Given records:
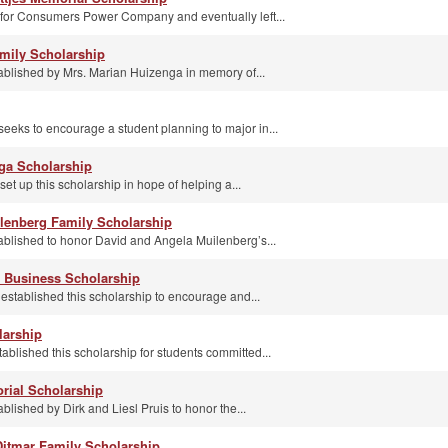
 for Consumers Power Company and eventually left...
mily Scholarship
ablished by Mrs. Marian Huizenga in memory of...
eeks to encourage a student planning to major in...
ga Scholarship
t up this scholarship in hope of helping a...
lenberg Family Scholarship
ablished to honor David and Angela Muilenberg’s...
e Business Scholarship
established this scholarship to encourage and...
larship
blished this scholarship for students committed...
rial Scholarship
blished by Dirk and Liesl Pruis to honor the...
itmar Family Scholarship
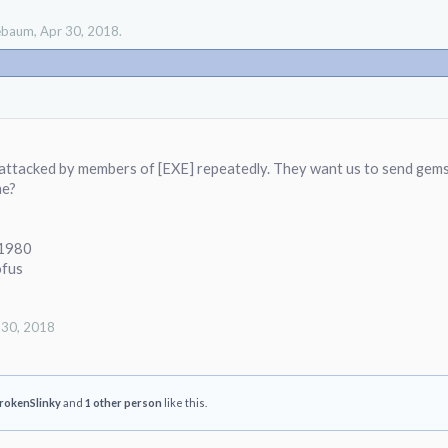
lebaum
,
Apr 30, 2018
.
attacked by members of [EXE] repeatedly. They want us to send gems 
me?
e1980
fus
 30, 2018
rokenSlinky
and
1 other person
like this.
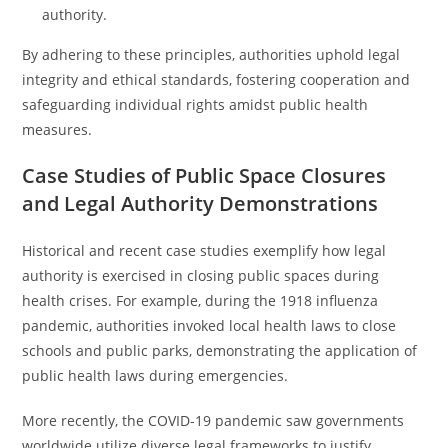
authority.
By adhering to these principles, authorities uphold legal
integrity and ethical standards, fostering cooperation and
safeguarding individual rights amidst public health
measures.
Case Studies of Public Space Closures
and Legal Authority Demonstrations
Historical and recent case studies exemplify how legal
authority is exercised in closing public spaces during
health crises. For example, during the 1918 influenza
pandemic, authorities invoked local health laws to close
schools and public parks, demonstrating the application of
public health laws during emergencies.
More recently, the COVID-19 pandemic saw governments
worldwide utilize diverse legal frameworks to justify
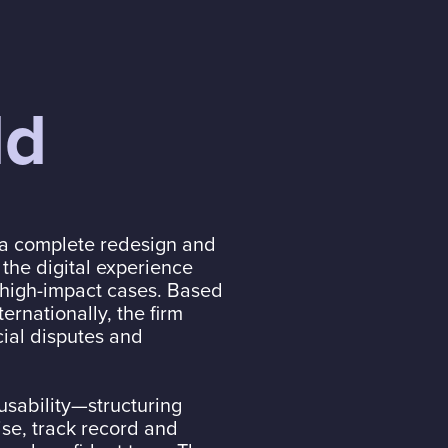
ld
 a complete redesign and
 the digital experience
, high-impact cases. Based
ernationally, the firm
cial disputes and
usability—structuring
ise, track record and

Activity: Only the last part of the records is wanted. Repeat it exactly, beginning at the line containing "ernationally, the firm" and ending at the final line.

Response area:
ernationally, the firm
cial disputes and
usability—structuring
ise, track record and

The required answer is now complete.